**EXERCISE AIM:**
Pictures are to be left out, and only the lines from the one containing "Monitorización de stock y precios" through the last line of the data are to be returned exactly.

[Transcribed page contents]
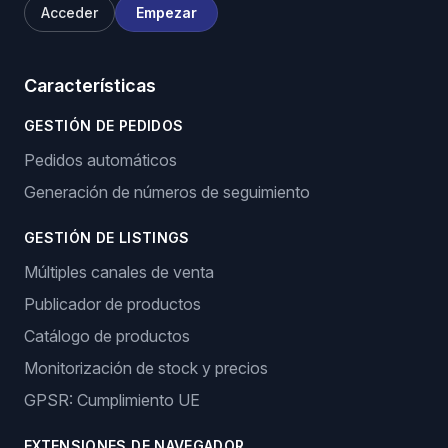
Acceder
Empezar
Características
GESTIÓN DE PEDIDOS
Pedidos automáticos
Generación de números de seguimiento
GESTIÓN DE LISTINGS
Múltiples canales de venta
Publicador de productos
Catálogo de productos
Monitorización de stock y precios
GPSR: Cumplimiento UE
EXTENSIONES DE NAVEGADOR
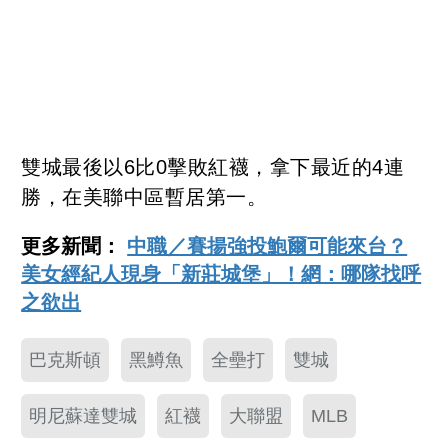
雙城最後以6比0擊敗紅襪，拿下最近的4連
勝，在美聯中區暫居第一。
更多新聞：
中職／賽揚強投鮑爾可能來台？
美女經紀人現身「新莊城堡」！網：哪隊找呼
之欲出
巴克斯頓
黑鱒魚
全壘打
雙城
明尼蘇達雙城
紅襪
大聯盟
MLB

**TASK RESPONSE:**
Monitorización de stock y precios
GPSR: Cumplimiento UE
EXTENSIONES DE NAVEGADOR
雙城最後以6比0擊敗紅襪，拿下最近的4連
勝，在美聯中區暫居第一。
更多新聞：
中職／賽揚強投鮑爾可能來台？
美女經紀人現身「新莊城堡」！網：哪隊找呼
之欲出
巴克斯頓
黑鱒魚
全壘打
雙城
明尼蘇達雙城
紅襪
大聯盟
MLB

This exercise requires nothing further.